I wrote a quick-and-dirty guide to The Hobbit: An Unexpected Journey for Rolling Stone. Between the source material, the adaptation process, the original Lord of the Rings trilogy, the new 48fps 3D technology, the expansion into a new trilogy, and just generally trying to make a good movie, there’s a ton of stuff going on when you watch this thing, and this piece was my attempt to make sense of it all for everyone before they hit the theater—what to watch for and pay attention to and ignore.
The movie is awesome, by the way. Lord of the Rings Season Two. Anyone who tells you otherwise hates joy. Does anybody remember laughter?
Tags: fantasy, movie reviews, movies, Peter Jackson, reviews, Rolling Stone, The Hobbit, The Hobbit: An Unexpected Journey
Yep. I loved the movie too. But why do people seem so down on it?
I don’t like to attribute bad faith to people, but I do think that there’s often an element of kill-yr-idols piling on when a formerly universally successful and beloved thing reveals a chink in the armor, and in this case the long delays of actually getting the movie made, the toyetic dwarf designs, splitting a tiny book into three giant movies, and the fancy and potentially alienating and hugely expensive 48fps 3D have everyone looking to take Jackson down a peg for hubris. That said, I expect that the 3D and 48fps is one of those things that really bothers some people but not others, like shakicam in Blair Witch/Cloverfield/the Bourne movies. And tonally it IS different than LotR. And it’s more for kids, which often alienates adult geeks. And it DOES have some pacing problems.
I still freaking loved every minute, though.
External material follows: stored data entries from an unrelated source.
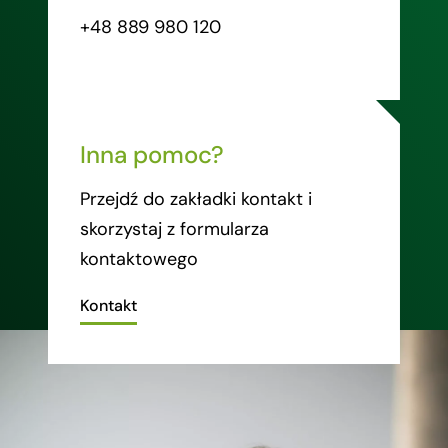
+48 889 980 120
Inna pomoc?
Przejdź do zakładki kontakt i
skorzystaj z formularza
kontaktowego
Kontakt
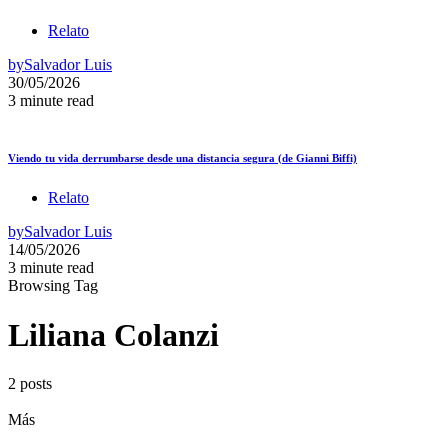
Relato
by
Salvador Luis
30/05/2026
3 minute read
Viendo tu vida derrumbarse desde una distancia segura (de Gianni Biffi)
Relato
by
Salvador Luis
14/05/2026
3 minute read
Browsing Tag
Liliana Colanzi
2 posts
Más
I saw the movie in a huge theatre with a small, seemingly humourless audience. My reaction to the FUN parts were a bit subdued by that, which meant my favourite parts of the movie were of the more sober/serious variety. I loved Gandalf’s confession to Galadriel at Rivendell, which I think played extra well because of the film’s (and McKellen’s) portrayal of him as this weary gunslinger, like you said. It felt like he was surrendering himself to her, with this desperate hope that his belief in the little man would not be revealed as some sort of naive folly.
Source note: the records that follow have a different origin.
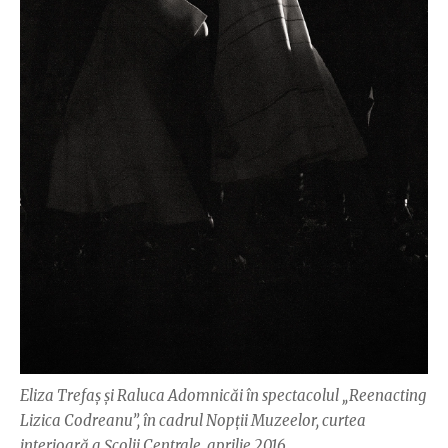
Eliza Trefaș și Raluca Adomnicăi în spectacolul „Reenacting
Lizica Codreanu”, în cadrul Nopții Muzeelor, curtea
interioară a Școlii Centrale, aprilie 2016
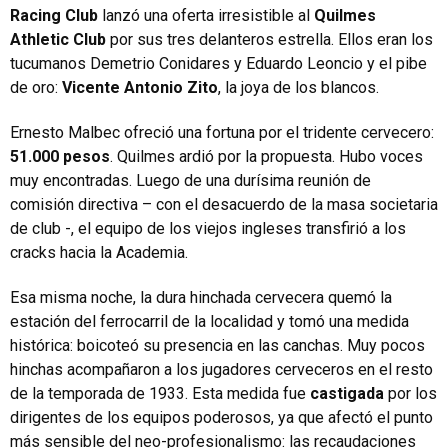
Racing Club
lanzó una oferta irresistible al
Quilmes
Athletic Club
por sus tres delanteros estrella. Ellos eran los
tucumanos Demetrio Conidares y Eduardo Leoncio y el pibe
de oro:
Vicente Antonio Zito
, la joya de los blancos.
Ernesto Malbec ofreció una fortuna por el tridente cervecero:
51.000 pesos
. Quilmes ardió por la propuesta. Hubo voces
muy encontradas. Luego de una durísima reunión de
comisión directiva – con el desacuerdo de la masa societaria
de club -, el equipo de los viejos ingleses transfirió a los
cracks hacia la Academia.
Esa misma noche, la dura hinchada cervecera quemó la
estación del ferrocarril de la localidad y tomó una medida
histórica: boicoteó su presencia en las canchas. Muy pocos
hinchas acompañaron a los jugadores cerveceros en el resto
de la temporada de 1933. Esta medida fue
castigada
por los
dirigentes de los equipos poderosos, ya que afectó el punto
más sensible del neo-profesionalismo: las recaudaciones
My other favourite part was the choice to focus on Thorin as this tragi-romantic hero figure. I can’t say I remember him that way from the book, but Richard Armitage sold the whole fate-of-his-people-on-his-shoulders thing just as well as Viggo Mortensen did. Movie-Aragorn had a lot more going on than movie-Thorin, but Thorin/Armitage is being asked to carry a lot of the emotional heft of the film, and succeeds admirably.